The marmot (Alaska’s version of the groundhog) saw it’s shadow

so at least 6 more weeks of winter. There is hope for the new year.

For the return of the wild birds, the rhubarb growing by the house, and the salmon

returning to the rivers.  For now I will sleep a little longer while the darkness prevails.

Dreaming of warmer days and bright sunshine.

Going Home

Kotton and Kudzu

Ann Lyons

            I recently made a trip back south to where I grew up. Back to where roads have names like Booger Hollow, Hog Liver Road, Collard Valley, and Wissahickon Ave. Where Main Street runs north and south and there is an East Ave. and a West Ave. A place a confederate soldier’s statue once stood in front of the county courthouse. Friday’s pastime is attending the high school football game and the players and cheerleaders are the most popular kids in school. It is a place where the fans are loyal and the nearest town’s team poses as rivals. In summer, the game is baseball and parents and grandparents shuffle schedules to make sure their kids get to the practice fields, hoping their kid’s team wins the title for the year. The county fair there continues to be held each fall and competition for a blue ribbon can be fierce. Kids from 4H and FFA show the animals they lovingly cared for all year in hopes of winning a ribbon. The West Ave. Theater still displays movie titles on the marque and as a kid I collected coke bottle caps for admission to a special live show, sometimes the movie would even be a double feature. I miss the old drug store where I could sit at the counter and enjoy a thick milk shake, made fresh and served in a big glass, the metal cup in which it was made left on the counter to top off the glass. Cherry coke was a favorite for some when the kids gathered after school. Now, that store on the corner of Main and West Ave. along with other businesses have given way to antique stores and thrift shops since the peoples’ needs are now fulfilled by the strip malls and superstores. No more dragging main from the A&W on North Main to the parking lot on South Main and back. Kids now have cell phones: texting and tweeting have replaced such social gatherings.

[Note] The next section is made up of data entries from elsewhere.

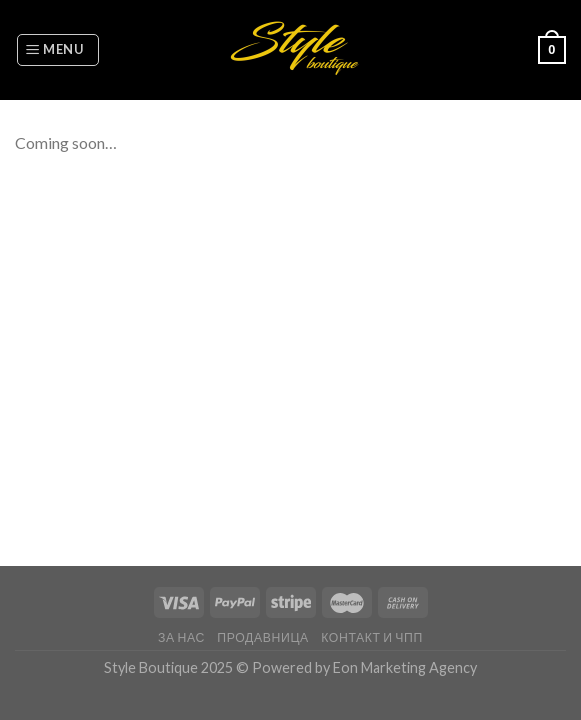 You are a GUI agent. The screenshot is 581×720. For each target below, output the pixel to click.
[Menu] (58, 50)
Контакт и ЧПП (372, 637)
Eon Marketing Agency (405, 667)
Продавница (263, 637)
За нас (181, 637) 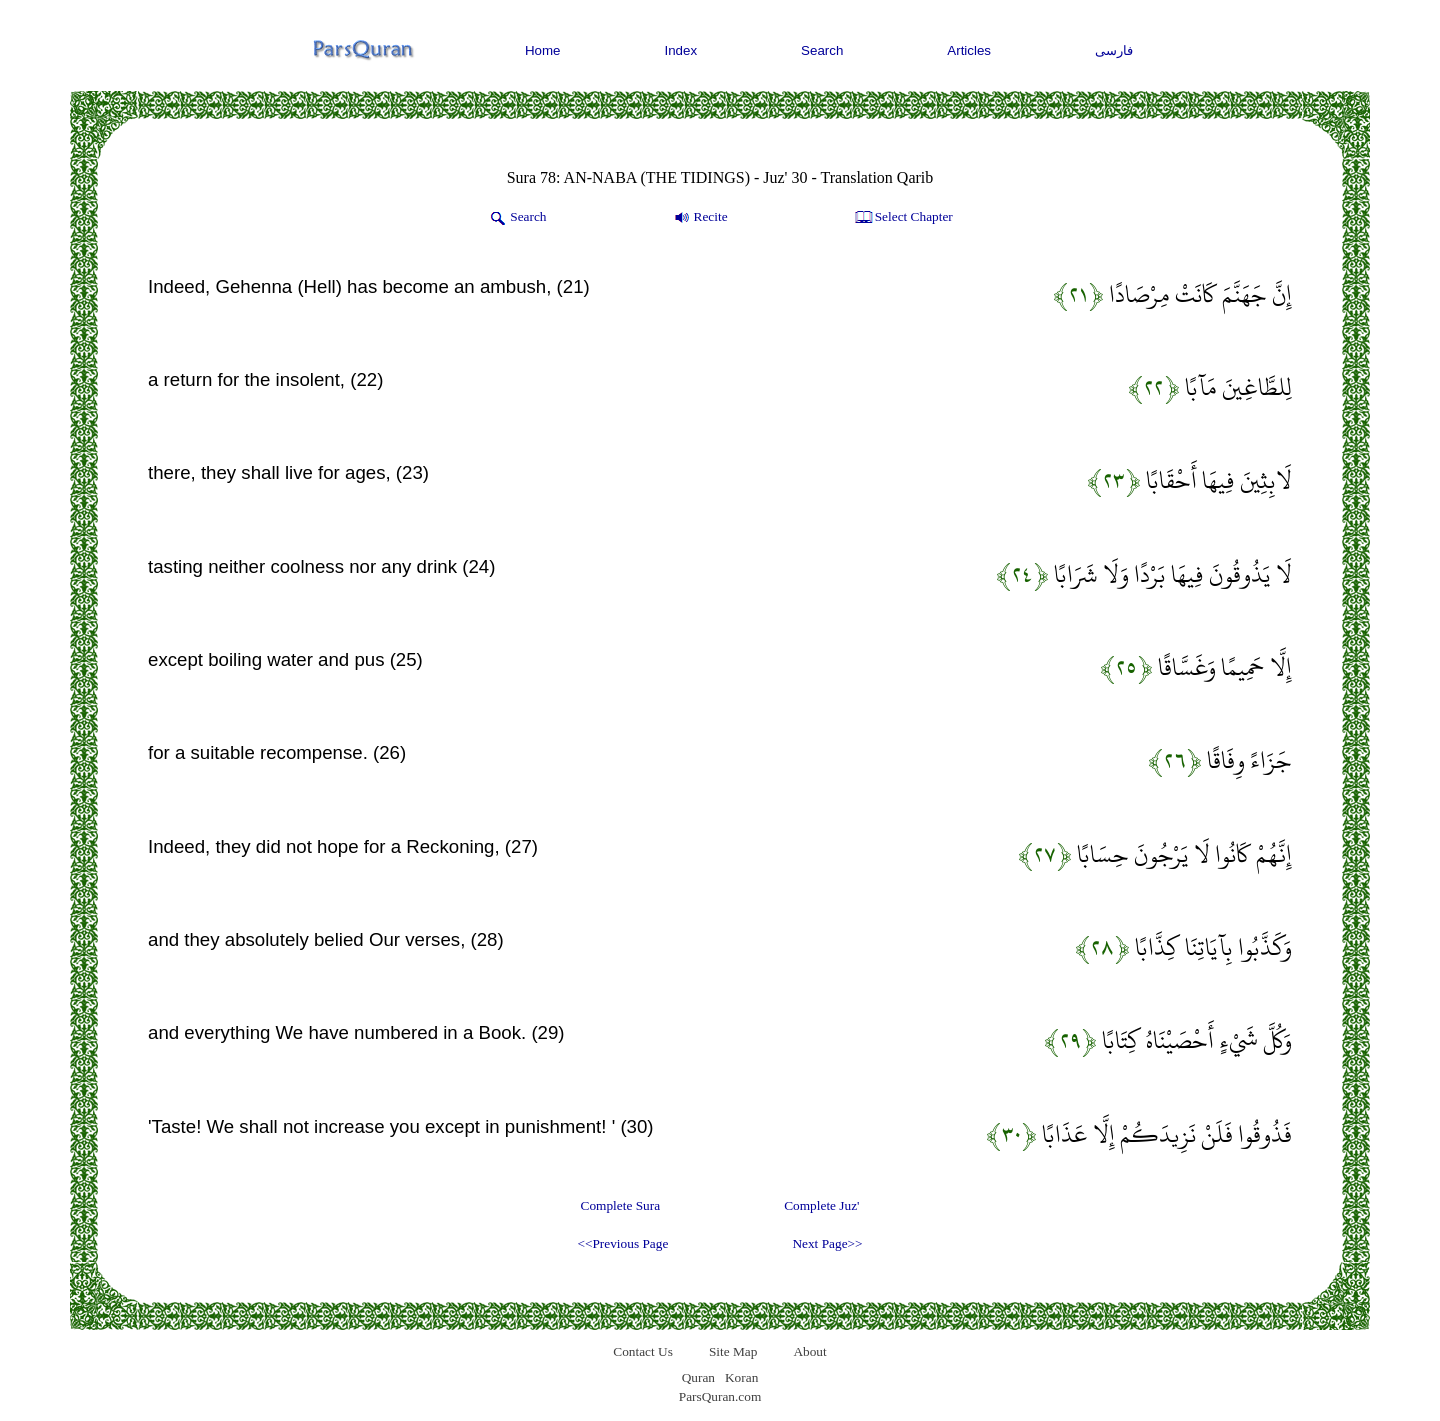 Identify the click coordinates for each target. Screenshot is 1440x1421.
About (809, 1351)
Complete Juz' (821, 1205)
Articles (969, 50)
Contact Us (643, 1351)
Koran (741, 1377)
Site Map (733, 1351)
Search (822, 50)
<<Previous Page (622, 1243)
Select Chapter (902, 218)
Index (681, 50)
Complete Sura (621, 1205)
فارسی (1114, 50)
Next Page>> (827, 1243)
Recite (699, 218)
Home (543, 50)
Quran (698, 1377)
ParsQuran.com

It is where the loud horn from the mill always sounded at noon but is silent now; only the cement foundation remains now where it burned to the ground. However, bells still ring on Sunday to call the town peoples to church on Sunday. The Baptist, Methodist, Catholic and Holiness Churches represent some of the churches there deep in the Bible Belt.

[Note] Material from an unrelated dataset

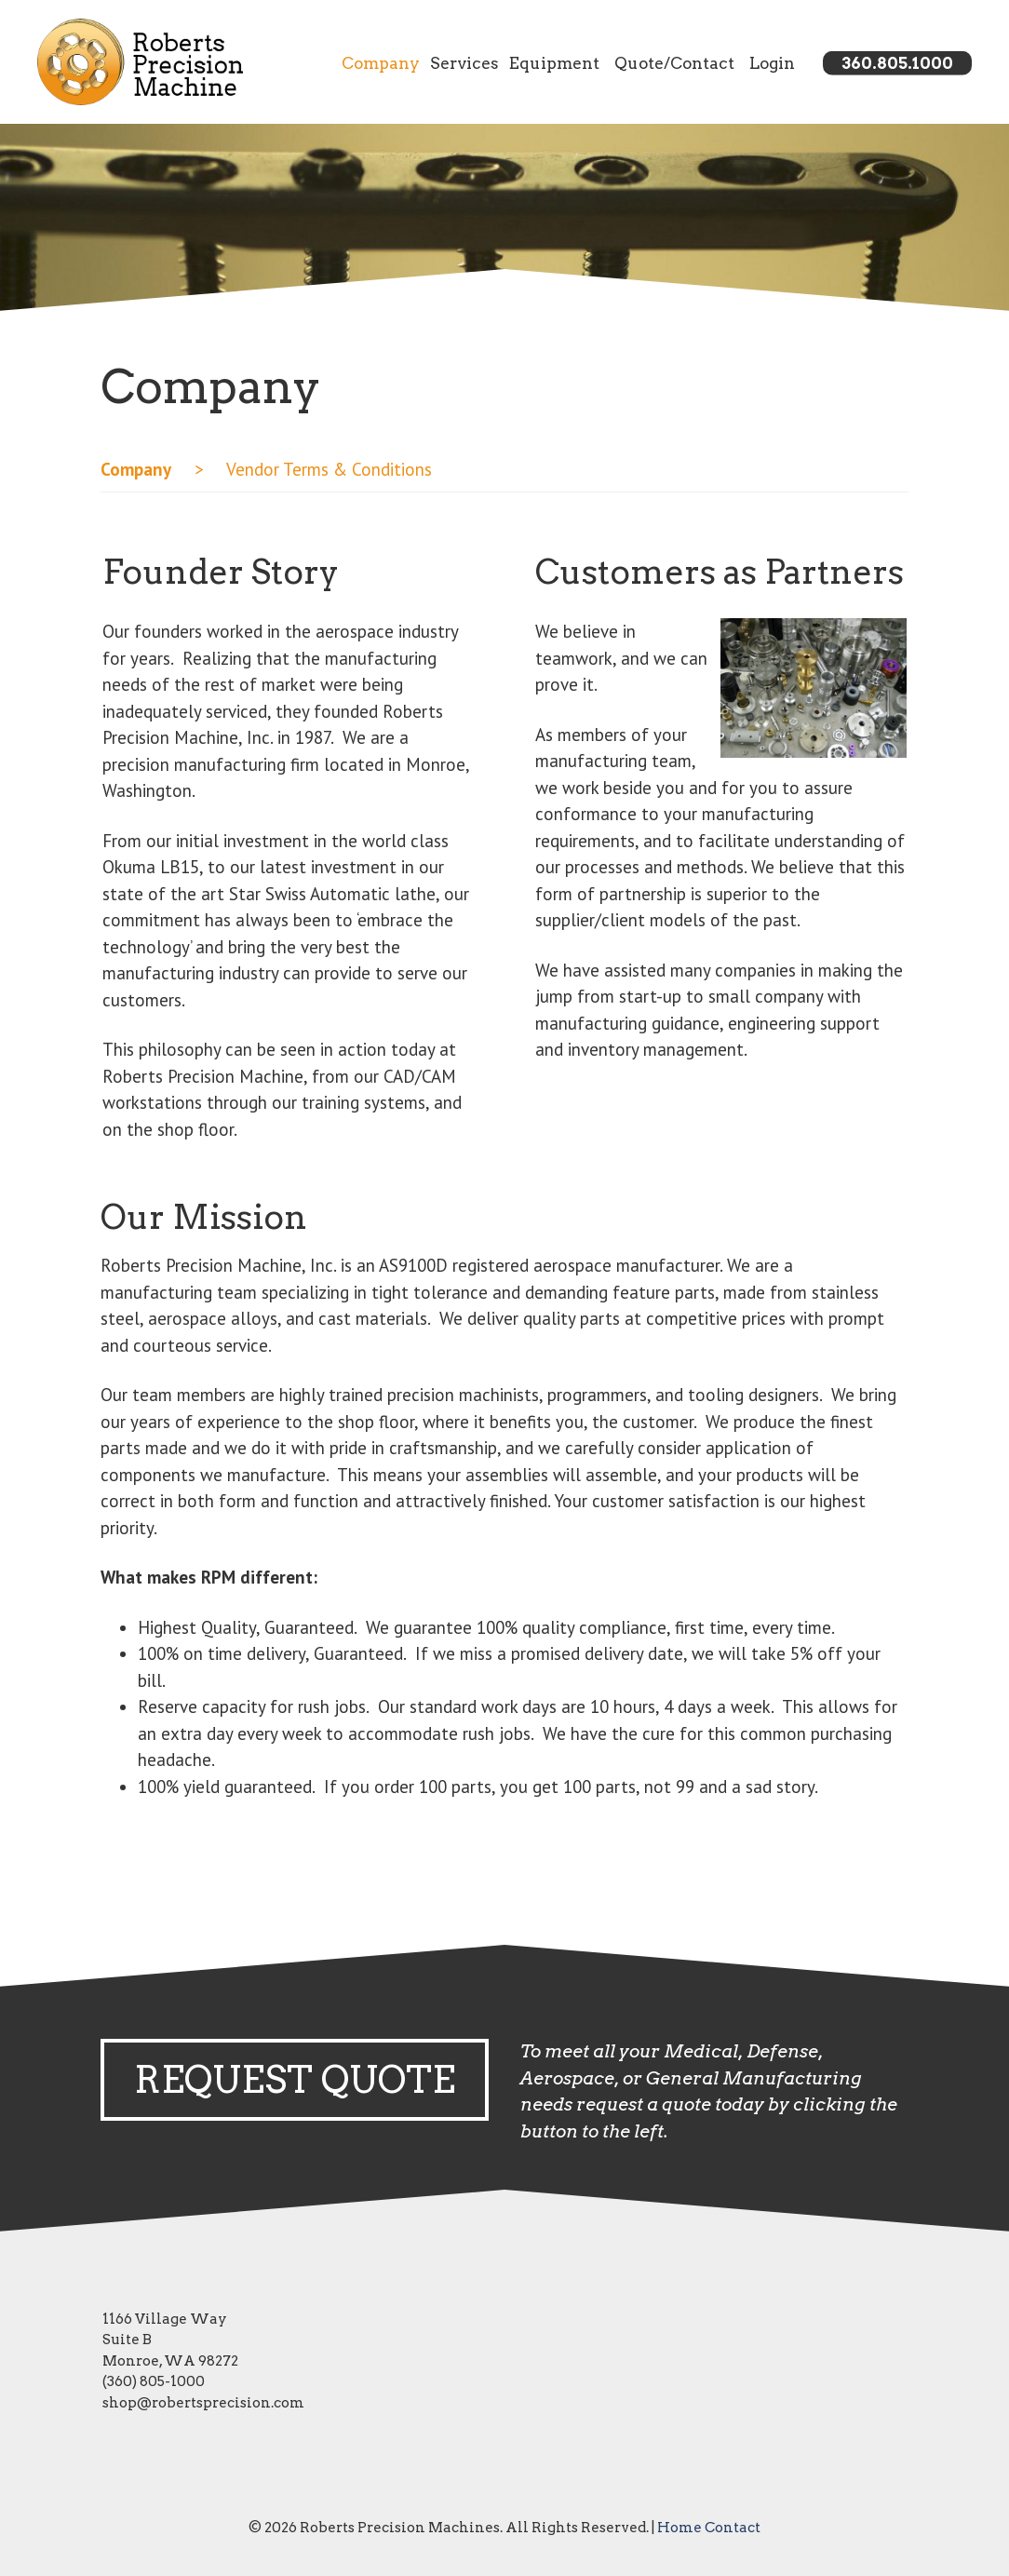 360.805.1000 (897, 62)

I returned to a place where the fragrance of wisteria, mimosas and magnolia’s drifted on the humid air, where a ride out of town was now on paved roads and the only dust was from tractors as they plowed the fields. Cotton, once King, still grows in the fields, their white bolls glistening in the hot sun. Rows of corn, potatoes, peanuts and fields of hay dot the landscape. The ever-invasive Kudzu clings to everything, overtaking the roadside bushes and trees. Some entrepreneurs have found interesting ways to use these vines.

Foods gracing the tables include grits for breakfast; and for supper turnip greens, fried green tomatoes, pinto beans and cornbread. It is said you can’t go back and many things do change; but memories remain, and it is still good to go home.